> **YOUR ASSIGNMENT**: Please set down the data word for word; images do not go in the copy.

> **DATA**:
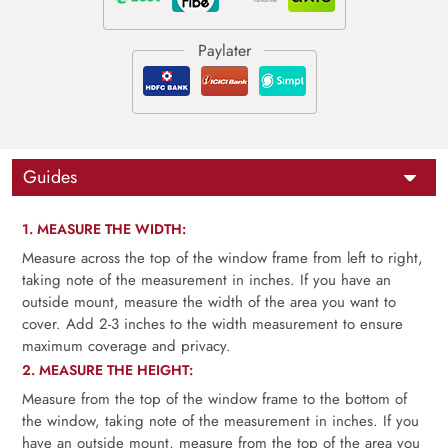
Guides
1. MEASURE THE WIDTH:
Measure across the top of the window frame from left to right,
taking note of the measurement in inches. If you have an
outside mount, measure the width of the area you want to
cover. Add 2-3 inches to the width measurement to ensure
maximum coverage and privacy.
2. MEASURE THE HEIGHT:
Measure from the top of the window frame to the bottom of
the window, taking note of the measurement in inches. If you
have an outside mount, measure from the top of the area you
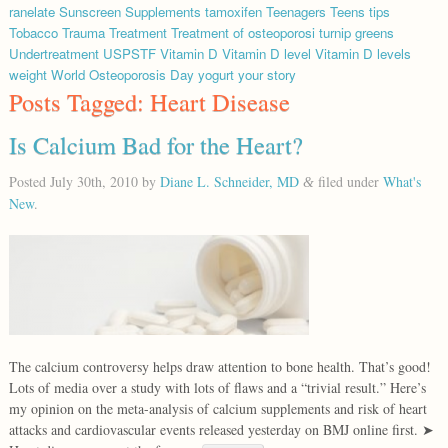
ranelate
Sunscreen
Supplements
tamoxifen
Teenagers
Teens
tips
Tobacco
Trauma
Treatment
Treatment of osteoporosi
turnip greens
Undertreatment
USPSTF
Vitamin D
Vitamin D level
Vitamin D levels
weight
World Osteoporosis Day
yogurt
your story
Posts Tagged:
Heart Disease
Is Calcium Bad for the Heart?
Posted
July 30th, 2010
by
Diane L. Schneider, MD
filed under
What's
&
New
.
The calcium controversy helps draw attention to bone health. That’s good!
Lots of media over a study with lots of flaws and a “trivial result.” Here’s
my opinion on the meta-analysis of calcium supplements and risk of heart
attacks and cardiovascular events released yesterday on BMJ online first. ➤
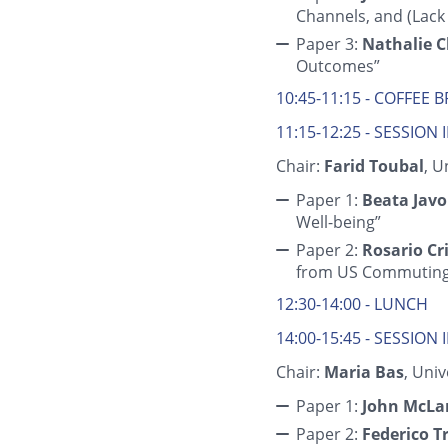
Channels, and (Lack
Paper 3:
Nathalie 
Outcomes”
10:45-11:15 - COFFEE 
11:15-12:25 - SESSION I
Chair:
Farid Toubal
, U
Paper 1:
Beata Javo
Well-being”
Paper 2:
Rosario Cr
from US Commuting
12:30-14:00 - LUNCH
14:00-15:45 - SESSION II
Chair:
Maria Bas
, Univ
Paper 1:
John McLa
Paper 2:
Federico Tr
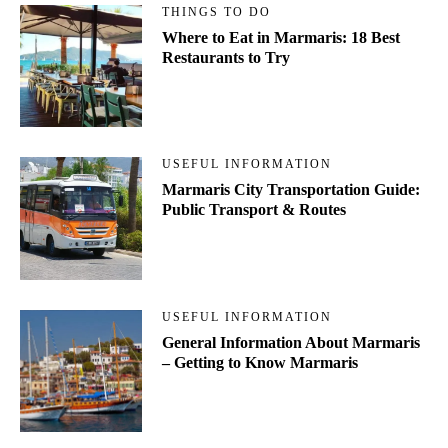
THINGS TO DO
Where to Eat in Marmaris: 18 Best
Restaurants to Try
USEFUL INFORMATION
Marmaris City Transportation Guide:
Public Transport & Routes
USEFUL INFORMATION
General Information About Marmaris
– Getting to Know Marmaris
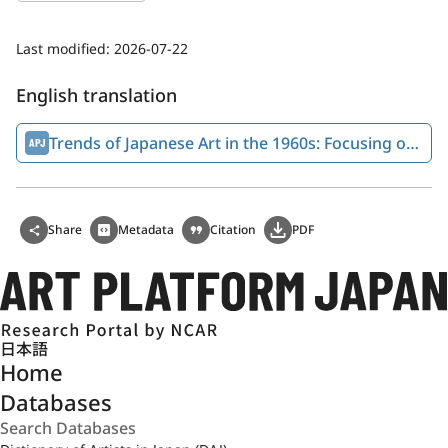
Last modified:
2026-07-22
English translation
Trends of Japanese Art in the 1960s: Focusing on Anti-art Tendencies
Share
Metadata
Citation
PDF
日本語
Home
Databases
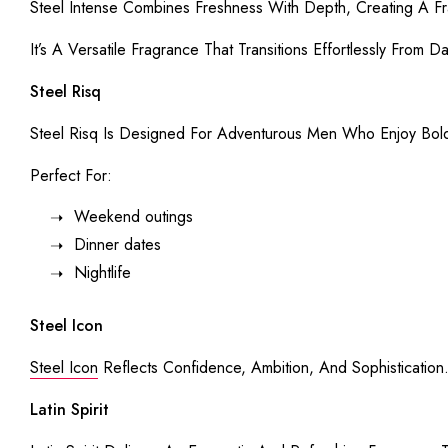
Steel Intense Combines Freshness With Depth, Creating A Fr
It’s A Versatile Fragrance That Transitions Effortlessly From D
Steel Risq
Steel Risq Is Designed For Adventurous Men Who Enjoy Bol
Perfect For:
Weekend outings
Dinner dates
Nightlife
Steel Icon
Steel Icon
Reflects Confidence, Ambition, And Sophistication
Latin Spirit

> **SOLUTION**:
Guides
1. MEASURE THE WIDTH:
Measure across the top of the window frame from left to right,
taking note of the measurement in inches. If you have an
outside mount, measure the width of the area you want to
cover. Add 2-3 inches to the width measurement to ensure
maximum coverage and privacy.
2. MEASURE THE HEIGHT:
Measure from the top of the window frame to the bottom of
the window, taking note of the measurement in inches. If you
have an outside mount, measure from the top of the area you
ranelate
Sunscreen
Supplements
tamoxifen
Teenagers
Teens
tips
Tobacco
Trauma
Treatment
Treatment of osteoporosi
turnip greens
Undertreatment
USPSTF
Vitamin D
Vitamin D level
Vitamin D levels
weight
World Osteoporosis Day
yogurt
your story
Posts Tagged:
Heart Disease
Is Calcium Bad for the Heart?
Posted
July 30th, 2010
by
Diane L. Schneider, MD
filed under
What's
&
New
.
The calcium controversy helps draw attention to bone health. That’s good!
Lots of media over a study with lots of flaws and a “trivial result.” Here’s
my opinion on the meta-analysis of calcium supplements and risk of heart
attacks and cardiovascular events released yesterday on BMJ online first. ➤
Channels, and (Lack
Paper 3:
Nathalie 
Outcomes”
10:45-11:15 - COFFEE 
11:15-12:25 - SESSION I
Chair:
Farid Toubal
, U
Paper 1:
Beata Javo
Well-being”
Paper 2:
Rosario Cr
from US Commuting
12:30-14:00 - LUNCH
14:00-15:45 - SESSION II
Chair:
Maria Bas
, Univ
Paper 1:
John McLa
Paper 2:
Federico Tr
THINGS TO DO
Where to Eat in Marmaris: 18 Best
Restaurants to Try
USEFUL INFORMATION
Marmaris City Transportation Guide:
Public Transport & Routes
USEFUL INFORMATION
General Information About Marmaris
– Getting to Know Marmaris
Last modified:
2026-07-22
English translation
Trends of Japanese Art in the 1960s: Focusing on Anti-art Tendencies
Share
Metadata
Citation
PDF
日本語
Home
Databases
Steel Intense Combines Freshness With Depth, Creating A Fr
It’s A Versatile Fragrance That Transitions Effortlessly From D
Steel Risq
Steel Risq Is Designed For Adventurous Men Who Enjoy Bol
Perfect For:
Weekend outings
Dinner dates
Nightlife
Steel Icon
Steel Icon
Reflects Confidence, Ambition, And Sophistication
Latin Spirit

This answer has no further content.